Justicia sexual: una tarea urgente en tiempos de retroceso 13.06.2026 13.06.2026 En el Mes del Orgullo, la defensa de los derechos LGBTQI+ adquiere una dimensión que trasciende el reconocimiento identitario. Esta columna aborda el concepto de justicia sexual como un marco para garantizar dignidad, autonomía, salud y ciudadanía plena para todas las personas, frente al avance de discursos y políticas que amenazan derechos conquistados.
A partir de evidencia internacional y de la realidad chilena, el autor plantea que la discriminación constituye también un problema de salud pública y reivindica la investigación, las políticas inclusivas y los sistemas de salud basados en derechos humanos como herramientas fundamentales para enfrentar las desigualdades persistentes. Imagen de portada: Sebastián Beltrán / Agencia Uno Junio suele ser un mes de celebración, memoria y reivindicación para las comunidades LGBTQI+.
Las marchas del orgullo recuerdan las luchas históricas contra la criminalización, la patologización y la exclusión social de las diversidades sexuales y de género. Sin embargo, en el contexto actual, el orgullo no puede comprenderse únicamente como una conmemoración identitaria o cultural.
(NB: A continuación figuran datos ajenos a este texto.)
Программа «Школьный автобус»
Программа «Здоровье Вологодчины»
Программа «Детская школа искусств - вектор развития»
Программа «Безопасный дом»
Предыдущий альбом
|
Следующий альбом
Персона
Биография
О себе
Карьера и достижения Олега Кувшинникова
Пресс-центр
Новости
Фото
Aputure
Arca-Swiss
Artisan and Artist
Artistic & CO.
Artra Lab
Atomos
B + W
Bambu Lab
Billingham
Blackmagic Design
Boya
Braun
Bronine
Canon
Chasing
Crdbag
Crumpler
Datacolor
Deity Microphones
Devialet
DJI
También constituye una defensa activa de derechos fundamentales que hoy enfrentan amenazas crecientes a nivel global. En este escenario emerge con fuerza el concepto de justicia sexual.
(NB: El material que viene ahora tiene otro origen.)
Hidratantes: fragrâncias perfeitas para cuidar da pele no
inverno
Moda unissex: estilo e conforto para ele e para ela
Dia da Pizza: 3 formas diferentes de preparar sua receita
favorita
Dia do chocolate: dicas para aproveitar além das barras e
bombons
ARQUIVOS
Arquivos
La justicia sexual ha sido promovida en los últimos años por organizaciones internacionales como la World Association for Sexual Health (WAS), que la define como “un marco social, político y legal orientado a garantizar dignidad, autonomía corporal, igualdad de derechos y acceso equitativo a la salud y los derechos sexuales para todas las personas, sin discriminación, miedo ni estigma”. Pero la justicia sexual va más allá de la mera protección legal.